[vox-tech] C question: Determining where a signal was raised

Jeff Newmiller jdnewmil at dcn.davis.ca.us
Sat Oct 23 15:48:18 PDT 2004


On Sat, 23 Oct 2004, Peter Jay Salzman wrote:

> My apologies to clc readers; I'm aware this really isn't a C question.  ;-)

It could be regarded as such, if the answer you wanted was "portable C
doesn't support what you are looking for without trace or setjmp/longjmp
scaffolding in your code."

> I have some code that traps floating point errors.  The signal is trapped
> with this code:
> 
>       struct sigaction action;
> 
>       memset(&action, 0, sizeof(action));
>       action.sa_sigaction = fpe_callback;    /* which callback function  */
>       sigemptyset(&action.sa_mask);          /* other signals to block   */
>       action.sa_flags = SA_SIGINFO;          /* give details to callback */
> 
>       if (sigaction(SIGFPE, &action, 0))
>          die("Failed to register signal handler.");
> 
> 
> and, when the signal is raised, the callback function is:
> 
>    void fpe_callback(int sig_number, siginfo_t *info, void *data)

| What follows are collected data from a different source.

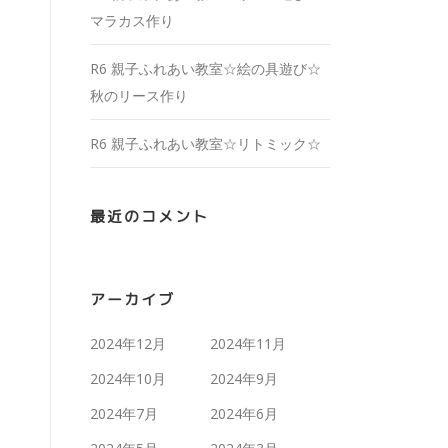
マラカス作り
R6 親子ふれあい教室☆絵の具遊び☆
秋のリース作り
R6 親子ふれあい教室☆リトミック☆
最近のコメント
アーカイブ
2024年12月
2024年11月
2024年10月
2024年9月
2024年7月
2024年6月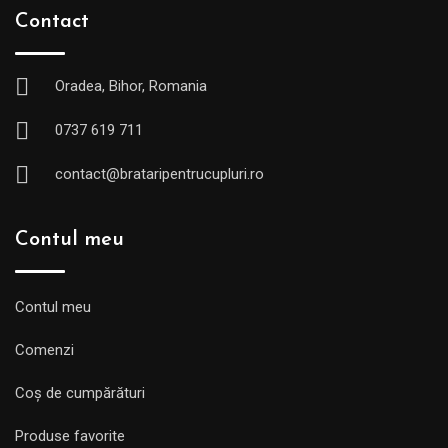
Contact
Oradea, Bihor, Romania
0737 619 711
contact@brataripentrucupluri.ro
Contul meu
Contul meu
Comenzi
Coș de cumpărături
Produse favorite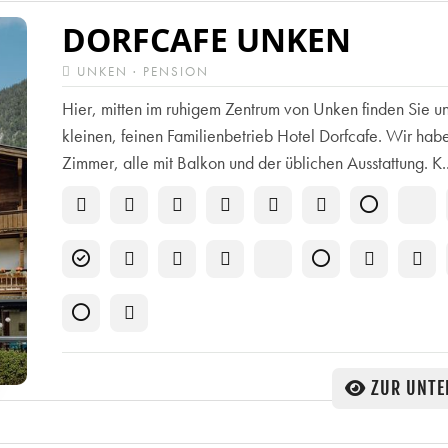
DORFCAFE UNKEN
UNKEN · PENSION
Hier, mitten im ruhigem Zentrum von Unken finden Sie u
kleinen, feinen Familienbetrieb Hotel Dorfcafe. Wir hab
Zimmer, alle mit Balkon und der üblichen Ausstattung. K..
ZUR UNTE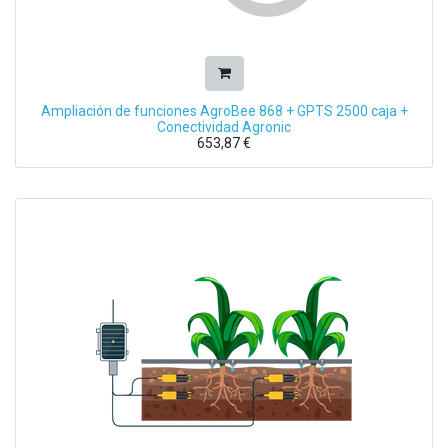
Ampliación de funciones AgroBee 868 + GPTS 2500 caja +
Conectividad Agronic
653,87
€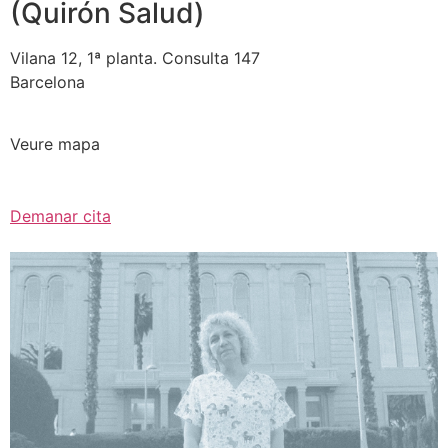
(Quirón Salud)
Vilana 12, 1ª planta. Consulta 147
Barcelona
Veure mapa
Demanar cita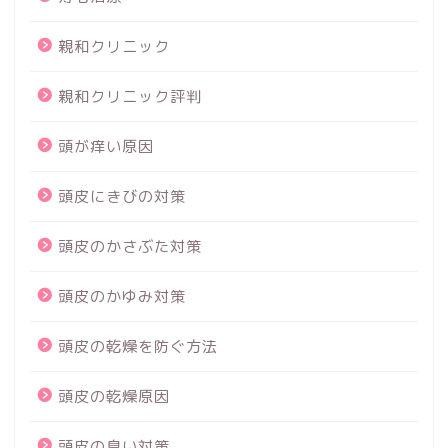
親和クリニック
親和クリニック評判
頭が痒い原因
頭皮にきびの対策
頭皮のかさぶた対策
頭皮のかゆみ対策
頭皮の乾燥を防ぐ方法
頭皮の乾燥原因
頭皮の臭い対策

Yeah, non-ANSI function parameters.

>    {
>       data = data;      /* used for SIGIO (see F_SETSIG in fcntl) */
> 
>       if (sig_number != SIGFPE) {
>          fprintf(stderr, "%s:%d %s error: "
>             "recieved wrong signal number %d not %d\n",
>             __FILE__, __LINE__, __FUNCTION__, sig_number, SIGFPE);
>          exit(2);
>       }
> 
>       fprintf(stderr, "%s:%d %s warn: ", __FILE__, __LINE__, __FUNCTION__);
>       fpe_print_cause(stderr, info);
> 
>       exit(1);
>    }
> 
> 
> The function fpe_print_cause() does nothing more than print the cause of the
> floating point error:
> 
> 
>    void fpe_print_cause(FILE *file, siginfo_t *info)
>    {
>       if (info->si_signo != SIGFPE) {      // should never happen
>          die("Somehow got a wrong signo = %d\n", info->si_signo);
>       } else {
>          fprintf(file,
>             "FPE reason %d = \"%s\", from address 0x%X\n",
>             info->si_code,
>             info->si_code == FPE_INTDIV ? "integer divide by zero"     :
>             info->si_code == FPE_INTOVF ? "integer overflow"           :
>             info->si_code == FPE_FLTDIV ? "FP divide by zero"          :
>             info->si_code == FPE_FLTOVF ? "FP overflow"                :
>             info->si_code == FPE_FLTUND ? "FP underflow"               :
>             info->si_code == FPE_FLTRES ? "FP inexact result"          :
>             info->si_code == FPE_FLTINV ? "FP invalid operation"       :
>             info->si_code == FPE_FLTSUB ? "subscript out of range"     :
>             "unknown",
>             (unsigned int) info->si_addr
>          );
>       }
>    }
> 
> 
> 
> The *intent* of fpe_callback() is to print the function and line number that
> was executing when the FPE signal was raised.  However, the function and line
> number that gets printed is fpe_callback().  Useless information.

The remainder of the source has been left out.